Они собрались вокруг последней запертой капсулы. Из-под двойной крышки доносились глухие удары – это я продолжал биться изнутри. Асклепия пыталась взломать электронный замок, но система безопасности заблокировала доступ.
– Дай-ка я, красавица, – Папа потрескал костяшками. – Тут нужен мужской подход.
Он и Кроха ухватились за край металлической крышки. Металл был толстым, предназначенным выдерживать давление изнутри, но не рассчитанным на двух разъяренных новгородцев снаружи.
– На три, – скомандовал сержант. – Раз… два…
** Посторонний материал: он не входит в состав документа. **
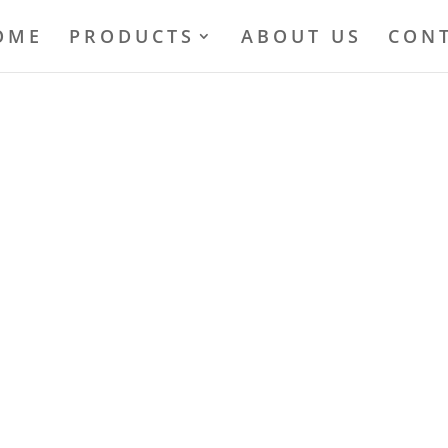
OME
PRODUCTS
ABOUT US
CONT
На счет "три" они дернули одновременно. Металл взвыл, заскрипел, но начал поддаваться. Сначала появилась щель, потом она расширилась. С последним рывком крышка отлетела, врезавшись в потолок и оставив там вмятину…
Первое, что я увидел – лица моих товарищей, склонившихся надо мной. Живые. Избитые, окровавленные, но живые.
Толик ухмылялся своей фирменной ухмылкой, хотя губы у него были синие, а из носа текла кровь. Мэри смотрела с тем, что у нее сходило за беспокойство – едва заметное напряжение вокруг глаз. Капеллан шептал что-то и посматривал на входную дверь. Кроха просто стоял, загораживая своей тушей половину обзора, и от одного его присутствия становилось спокойнее.
Папа посмотрел на меня с укоризной, качая своей лысой башкой.
– Васильков, ты опять единственный отсиживался, пока мы тут с роботами-убийцами разбирались?
Я открыл было рот, чтобы возразить. Рассказать, что это я поднял тревогу, я заставил Асклепию действовать, что без моего вмешательства они все бы сдохли в этих чертовых капсулах как лабораторные крысы.
Но потом передумал и просто улыбнулся. А какой смысл? Папа есть Папа. Даже если бы я предъявил видеозапись своего героизма с нотариальным заверением, он бы нашел, к чему придраться.
– Простите, сержант, – прохрипел я, пытаясь сесть и чувствуя, как мир качается. – В следующий раз постараюсь присутствовать…
Глава 3
Одеваться мне с разбитыми в кровь руками оказалось пыткой, достойной отдельного упоминания в медицинских учебниках. Но я достаточно быстро натянул штаны,
Папа, уже полностью одетый, повернулся ко мне. В его маленьких глазах плескалось привычное недовольство и некая озадаченность, которое он как всегда маскировал грубостью.
– Это все ты виноват, Васильков, – заявил он, дергая ремень с такой силой, что кожа жалобно скрипнула. – Если бы не твоя семейка и ваш чертов медцентр… Эти куклы нас чуть не угробили.
– Серьезно? – я наконец справился с молнией, чувствуя маленькую победу в этом простом действии. – То есть тот факт, что я вас разбудил при помощи Асклепии, не считается?
– Кого ты там разбудил? Ты в своем железном гробу отсиживался, пока мы тут с терминаторами воевали!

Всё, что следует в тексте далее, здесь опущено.